All the images were taken by my friend and colleague, crustacean biologist T.A. Haney.

Unfortunately, I cannot tell you what any of these are, none of the specimens were in my possession since the end of that cruise. I presume they ended up deposited in the Field Museum along with everything else. The barnacle appears similar to species in the genus Poecilasma, but has lateral plates, which I haven’t seen in Poecilasma. The clam has a massive siphon! It is likely  wood-boring clam, also known as shipworms, in the genus Xylophaga. But I think the polychaete steals the show. Good friend of the blog and polychaete specialist, Leslie, had previously identified it as the pelagic amphinomid Hipponoe gaudichaudi.

I just wanted to share these photos because they have fascinated me since I first saw these fully in the technicolor of real life. Each species’ coloring is reminiscent of a coconut. Its almost as if they intended to live inside of a coconut hull and have all independently evolved “cocomouflage”. It is rather uncanny. I think the currents at 8-13°N run east to west and I’m unsure where the equatorial counter current was at that time and that year, but we were probably above it since it typically hovers around 5°N. This microcommunity had to have come from Mexico or Central America or an island offshore. We were about 400km from the coast, so it must have traveled quite far and all the coconauts seemed healthy and responsive. What did they eat in there? Did the species interact? Perhaps the crab was a juvenile, but they all appeared to be adult forms.
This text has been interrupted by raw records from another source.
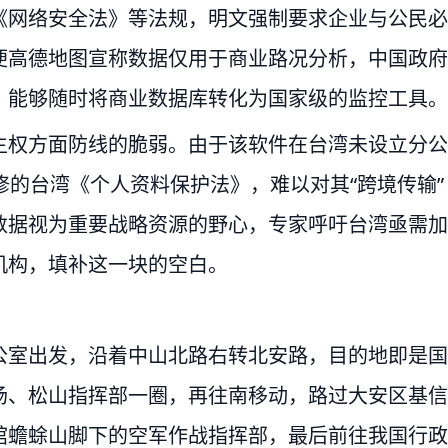
《网络安全法》等法规，明文强制要求企业与公民必
便高德地图宣称数据仅用于商业路况分析，中国政府
，能够随时将商业数据库转化为国家级的监控工具。
主权方面防线的脆弱。由于该软件在台湾未设立分公
修的台湾《个人资料保护法》，难以对其“跨境传输”
数据视为重要战略资源的野心，专家呼吁台湾亟需加
机构，填补这一块的空白。
公室出发，沿着中山北路右转北安路，目的地即是国
场、松山指挥部一圈，再往南移动，路过大安区基信
馆蟾蜍山脚下的空军作战指挥部，最后前往我国行政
Observations like this open so many questions for me about connectivity in the ocean. I often daydream about designing experiments to study floating microcommunities such as this one. Just think of trolling the open seas in transects and picking up anything you can spot and seeing what lives there. There can be more rigorous scientific questions proposed beyond the mere fascination with discovery and natural history. Are there specialist coconut inhabiting fauna? How do floating communities affect the genetic structure of animal species? Is rafting why we see high connectivity among some coastal critters? Can we apply an island biogeographic model to debri-dwelling species and constrain better the frequency of these immigration events. When I read about my colleague and DSN cowriter Miriam’s work, I find it absolutely fascinating. The role of floating debris, whether natural or man-made, is an under-appreciated aspect in marine ecology, in part of the ephemeral nature of the debris. You don’t set out to find debris, it finds you.
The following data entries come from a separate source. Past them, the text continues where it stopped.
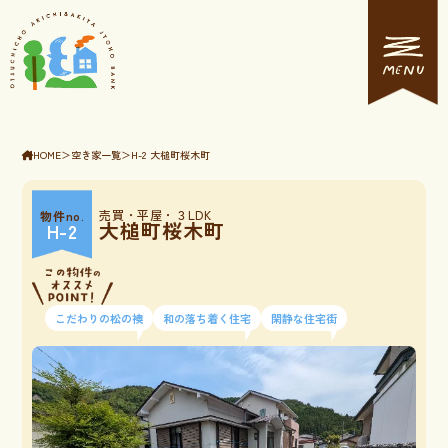
MENU
HOME
＞
空き家一覧
＞
H-2 大槌町桜木町
売買・平屋・３LDK
物件no.
大槌町桜木町
H-2
こだわりの松の襖
和の落ち着く住宅
閑静な住宅街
4 Replies to “A World Inside a Coconut”

  1. I’m envious of you Kevin. I also fancy myself a sifting hobbyist. Up until last week I spent a year working in an echinoderm evodevo lab at Carnegie Mellon. We had aquaria filled with nothing but bat stars, purple sea urchins and california sea cucumbers…and a plethora of tiny little things that live among them. One of my favorite things to do during downtime was to just scrape and pipette the underside of the sea stars. By far the strangest creatures were the polycheate worms and the red-eyed cycloptic copepods that inhabited every star. There’s nothing quite like looking at these critters under a good dissecting scope.
    Thanks for sharing.

  2. Daniel, Pay attention to egg masses in purple sea urchins. When I was teaching intro bio at PSU, I found urchin egg eating nematodes were transported from our supplier out in CA!

  3. From the viewpoint of a total deep sea neophyte, this collection of life inside a floating coconut is jaw dropping! Thank you for sharing a tiny mystery of the deep most of us will never see first hand. Send more, please!